MYRIAD LIVES LOST IN GREAT DISASTERS.
“If you will refer to the statistical sources of information you will find that in one hundred and fifty years, a mere moment in the life of this world and its races, and add up the round thousands only and leave out the hundreds of lives which are charged to lesser lists the sum will reach 1,563,000 souls in the thirty-seven most important earthquake, volcanic eruptions, hurricanes and inundations that have visited the earth. It is, of course, impossible to give any sort of guess as to the accuracy of the estimates of the loss of life.
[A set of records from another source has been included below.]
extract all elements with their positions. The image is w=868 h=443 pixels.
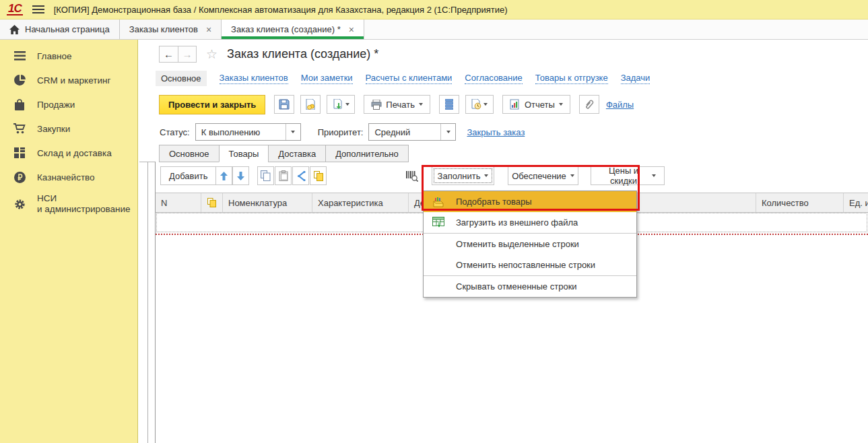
column-header-quantity[interactable]: Количество	[756, 193, 844, 212]
document-coins-icon	[305, 99, 316, 110]
close-icon[interactable]: ×	[349, 24, 354, 35]
chevron-down-icon[interactable]	[440, 124, 455, 140]
section-sidebar: Главное CRM и маркетинг Продажи Закупки …	[0, 40, 138, 443]
chevron-down-icon	[483, 103, 488, 106]
provision-button-label: Обеспечение	[512, 171, 566, 181]
document-clock-icon	[471, 99, 481, 110]
reports-button-label: Отчеты	[525, 100, 555, 110]
navlink-goods-to-ship[interactable]: Товары к отгрузке	[535, 73, 608, 84]
load-external-file-icon	[432, 217, 444, 229]
status-value: К выполнению	[196, 127, 286, 137]
main-menu-icon[interactable]	[32, 3, 44, 15]
navlink-main[interactable]: Основное	[156, 71, 207, 86]
priority-select[interactable]: Средний	[368, 123, 456, 141]
menu-item-load-external-file[interactable]: Загрузить из внешнего файла	[424, 212, 636, 233]
document-arrow-icon	[333, 99, 343, 110]
arrow-up-icon	[220, 172, 228, 180]
close-icon[interactable]: ×	[206, 24, 211, 35]
fill-button-label: Заполнить	[438, 171, 481, 181]
column-header-characteristic[interactable]: Характеристика	[312, 193, 409, 212]
favorite-star-icon[interactable]: ☆	[206, 46, 218, 62]
copy-lines-yellow-button[interactable]	[310, 166, 327, 185]
paste-row-button[interactable]	[275, 166, 292, 185]
column-header-n[interactable]: N	[156, 193, 201, 212]
navlink-settlements[interactable]: Расчеты с клиентами	[366, 73, 453, 84]
shopping-bag-icon	[13, 98, 26, 110]
create-based-on-button[interactable]	[327, 95, 355, 114]
items-toolbar: Добавить Заполнить	[156, 166, 868, 186]
menu-item-cancel-selected-rows[interactable]: Отменить выделенные строки	[424, 234, 636, 254]
column-header-nomenclature[interactable]: Номенклатура	[223, 193, 312, 212]
navlink-my-notes[interactable]: Мои заметки	[301, 73, 353, 84]
pie-chart-icon	[13, 74, 26, 86]
menu-item-label: Подобрать товары	[456, 197, 532, 207]
print-button[interactable]: Печать	[364, 95, 430, 114]
sidebar-item-purchases[interactable]: Закупки	[0, 116, 137, 141]
prices-discounts-button[interactable]: Цены и скидки	[591, 166, 665, 185]
sidebar-item-crm-marketing[interactable]: CRM и маркетинг	[0, 68, 137, 92]
close-order-link[interactable]: Закрыть заказ	[467, 127, 525, 137]
sidebar-item-sales[interactable]: Продажи	[0, 92, 137, 116]
column-header-row-kind[interactable]	[201, 193, 223, 212]
sidebar-item-main[interactable]: Главное	[0, 44, 137, 68]
chevron-down-icon[interactable]	[286, 124, 300, 140]
chevron-down-icon	[652, 174, 656, 177]
status-select[interactable]: К выполнению	[195, 123, 301, 141]
window-title: [КОПИЯ] Демонстрационная база / Комплекс…	[54, 5, 508, 15]
add-row-button[interactable]: Добавить	[160, 166, 216, 185]
gear-icon	[13, 198, 26, 210]
column-header-unit[interactable]: Ед. из	[844, 193, 868, 212]
barcode-scan-button[interactable]	[403, 166, 420, 185]
sidebar-item-label: Казначейство	[37, 172, 95, 182]
back-button[interactable]: ←	[159, 46, 178, 63]
form-tab-main[interactable]: Основное	[159, 145, 219, 162]
tab-home-page[interactable]: Начальная страница	[0, 20, 120, 39]
menu-item-pick-goods[interactable]: Подобрать товары	[424, 191, 636, 212]
menu-item-label: Загрузить из внешнего файла	[456, 217, 578, 228]
post-document-button[interactable]	[300, 95, 321, 114]
save-button[interactable]	[274, 95, 294, 114]
menu-item-hide-cancelled-rows[interactable]: Скрывать отмененные строки	[424, 276, 636, 297]
forward-button[interactable]: →	[178, 46, 197, 63]
reports-button[interactable]: Отчеты	[502, 95, 570, 114]
form-tab-delivery[interactable]: Доставка	[268, 145, 325, 162]
status-row: Статус: К выполнению Приоритет: Средний …	[160, 123, 525, 141]
form-header: ← → ☆ Заказ клиента (создание) *	[159, 46, 378, 63]
form-tab-additional[interactable]: Дополнительно	[325, 145, 409, 162]
navlink-approval[interactable]: Согласование	[465, 73, 522, 84]
sidebar-item-label: Продажи	[37, 100, 75, 110]
fill-dropdown-menu: Подобрать товары Загрузить из внешнего ф…	[423, 191, 637, 298]
form-tab-goods[interactable]: Товары	[219, 145, 269, 162]
post-and-close-button[interactable]: Провести и закрыть	[159, 95, 265, 114]
tab-label: Заказы клиентов	[129, 24, 198, 34]
tab-label: Начальная страница	[25, 24, 110, 34]
navlink-tasks[interactable]: Задачи	[621, 73, 650, 84]
sidebar-item-treasury[interactable]: Казначейство	[0, 165, 137, 189]
split-arrows-icon	[296, 171, 306, 181]
menu-item-cancel-unsupplied-rows[interactable]: Отменить непоставленные строки	[424, 254, 636, 275]
sidebar-item-nsi-administration[interactable]: НСИи администрирование	[0, 189, 137, 219]
chevron-down-icon	[484, 174, 488, 177]
sidebar-item-warehouse-delivery[interactable]: Склад и доставка	[0, 141, 137, 165]
navlink-customer-orders[interactable]: Заказы клиентов	[220, 73, 288, 84]
tab-customer-order-new[interactable]: Заказ клиента (создание) * ×	[222, 20, 364, 39]
move-row-down-button[interactable]	[232, 166, 249, 185]
yellow-documents-icon	[207, 198, 216, 207]
files-link[interactable]: Файлы	[606, 100, 634, 110]
copy-row-button[interactable]	[257, 166, 274, 185]
shopping-cart-icon	[13, 123, 26, 135]
sidebar-item-label: НСИи администрирование	[37, 193, 131, 215]
move-row-up-button[interactable]	[215, 166, 232, 185]
tab-customer-orders[interactable]: Заказы клиентов ×	[120, 20, 222, 39]
attachments-button[interactable]	[579, 95, 599, 114]
split-row-button[interactable]	[292, 166, 309, 185]
sidebar-item-label: Главное	[37, 51, 72, 61]
document-structure-button[interactable]	[439, 95, 459, 114]
provision-button[interactable]: Обеспечение	[508, 166, 578, 185]
home-icon	[9, 25, 20, 34]
priority-label: Приоритет:	[318, 127, 364, 137]
barcode-search-icon	[406, 170, 418, 182]
fill-button[interactable]: Заполнить	[432, 166, 494, 185]
floppy-disk-icon	[279, 99, 290, 110]
document-log-button[interactable]	[465, 95, 494, 114]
“Even in Johnstown it is not certainly known to this day within 2,000 persons how many were lost. The identified dead numbered 2,228. The best informed and conservative estimates place the figure at 3,500, and others reach 5,000, while published reports, which ought to be authoritative, calmly name the death list at 9,000. It is the same at Galveston, where the number is so variously stated that no reliance can be placed upon any numerical report beyond the fact that anywhere between 1,000 and 3,000 lives have been lost. If this, then, is the waywardness of figures in cases where not only the population is known, but in communities where the associations of commerce and social life has been such that the survivors can count the missing and recognize such of the dead as may be found, how wild must be the estimate placed upon such cataclysms as that in Southeastern Bengal and the Niegen Islands, where on October 31, 1876, in a cyclone, 215,000 people are said to have perished.